Banker must honour Customer’s draft on customer’s money in his hands – COURT HOLDING
A banker must recognise the person from whom or for whose account he has received the money in an account as the proper person to draw on it, and cannot set up the claim of a third person as against that of his customer: whether the customer holds the account in his own right or as trustee, and in the latter case even though he draws on it for the purpose of a breach of trust, the banker is bound to honour the customer’s order with respect to money belonging to the customer in his hands; but he may show that he did not receive the money from or for the account of the customer or that it does not belong to the customer, as where the proceeds of a cheque paid in for the credit of a third person’s account have been credited to the customer’s account held in the customer’s own right and not in trust for the third person
ADENIILUYI v. AFRICAN CONT. BANK LTD. (1964) NCLR (page 17, line 32—page 18, line 36) H.C. (West)
Facts of the case
The plaintiffs brought an action to recover from the defendants, their bankers, the amount of a cheque drawn by the plaintiffs payment of which was refused by the defendants. The first plaintiff opened an account with the defendant bank in the joint names of himself and the second plaintiff.

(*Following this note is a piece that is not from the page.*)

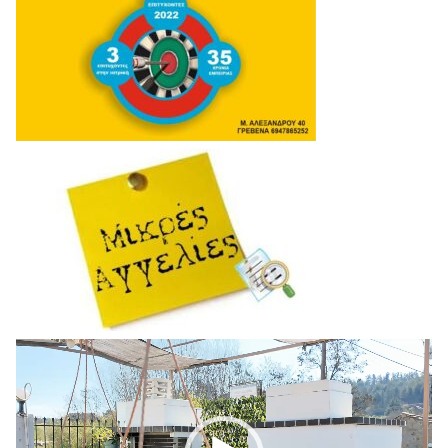
Πρόγραμμα
Αναπαραγωγής
Βίντεο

The defendants believed that the plaintiffs held the account in trust for certain third parties, whom they, the defendants, regarded as their customers. The third parties believed there was an account in their name with the defendants designated or known as a special account. They paid in a cheque endorsed to them, to be credited to their special account, and the defendants paid the proceeds into the plaintiffs’ account.
The plaintiffs drew a cheque on the account which would have been covered by the credit balance in the account if the third parties’ cheque had been properly credited to it, but otherwise not. The third parties directed the defendants to freeze the account. The defendants marked the plaintiffs’ cheque “payment counter-manded” without the plaintiffs’ authority, and refused payment. The plaintiffs instituted the present proceedings, as holders of the account in their own right and not as trustees, alleging a breach of contract by the defendants in not paying out on the cheque out of moneys of the plaintiffs in their hands.